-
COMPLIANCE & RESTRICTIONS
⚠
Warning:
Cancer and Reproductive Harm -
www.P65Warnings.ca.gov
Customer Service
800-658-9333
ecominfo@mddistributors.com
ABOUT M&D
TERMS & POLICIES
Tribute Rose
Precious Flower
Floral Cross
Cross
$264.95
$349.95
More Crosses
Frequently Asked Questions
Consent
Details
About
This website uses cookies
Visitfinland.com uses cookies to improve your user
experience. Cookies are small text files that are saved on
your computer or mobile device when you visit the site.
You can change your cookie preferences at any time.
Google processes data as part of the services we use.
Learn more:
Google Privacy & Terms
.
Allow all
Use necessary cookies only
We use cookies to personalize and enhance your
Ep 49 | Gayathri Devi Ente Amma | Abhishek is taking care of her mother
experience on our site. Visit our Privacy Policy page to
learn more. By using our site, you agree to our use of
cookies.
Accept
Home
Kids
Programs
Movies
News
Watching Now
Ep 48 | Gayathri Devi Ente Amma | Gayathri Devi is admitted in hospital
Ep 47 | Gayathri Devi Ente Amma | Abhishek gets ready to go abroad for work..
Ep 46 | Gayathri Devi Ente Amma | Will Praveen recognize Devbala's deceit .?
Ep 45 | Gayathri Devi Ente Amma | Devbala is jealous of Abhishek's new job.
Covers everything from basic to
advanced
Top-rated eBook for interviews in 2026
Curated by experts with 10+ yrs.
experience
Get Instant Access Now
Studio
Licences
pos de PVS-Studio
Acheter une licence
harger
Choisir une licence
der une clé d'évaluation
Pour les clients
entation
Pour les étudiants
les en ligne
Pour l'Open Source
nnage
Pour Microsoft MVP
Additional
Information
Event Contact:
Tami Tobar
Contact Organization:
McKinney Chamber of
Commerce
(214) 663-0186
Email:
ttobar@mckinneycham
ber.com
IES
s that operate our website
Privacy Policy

------------

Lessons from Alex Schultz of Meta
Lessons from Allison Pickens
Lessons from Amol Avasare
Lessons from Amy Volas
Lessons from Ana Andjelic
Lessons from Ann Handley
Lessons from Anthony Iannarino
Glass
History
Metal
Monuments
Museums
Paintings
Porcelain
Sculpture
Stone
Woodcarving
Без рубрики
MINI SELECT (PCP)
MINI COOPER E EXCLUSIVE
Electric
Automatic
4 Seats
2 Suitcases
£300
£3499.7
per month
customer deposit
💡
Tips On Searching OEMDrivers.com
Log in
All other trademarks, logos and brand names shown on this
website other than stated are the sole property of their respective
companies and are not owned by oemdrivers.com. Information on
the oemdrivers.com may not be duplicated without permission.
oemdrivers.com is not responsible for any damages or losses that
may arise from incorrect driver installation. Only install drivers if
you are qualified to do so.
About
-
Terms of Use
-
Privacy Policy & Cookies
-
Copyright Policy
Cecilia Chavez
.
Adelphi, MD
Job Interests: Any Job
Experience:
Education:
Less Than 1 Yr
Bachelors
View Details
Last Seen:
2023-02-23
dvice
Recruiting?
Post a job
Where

------------

Exercise prompt ▸ The lines in the entries above that carry the word "your" must be copied.

Solution to this exercise ▸
Visitfinland.com uses cookies to improve your user
your computer or mobile device when you visit the site.
You can change your cookie preferences at any time.
We use cookies to personalize and enhance your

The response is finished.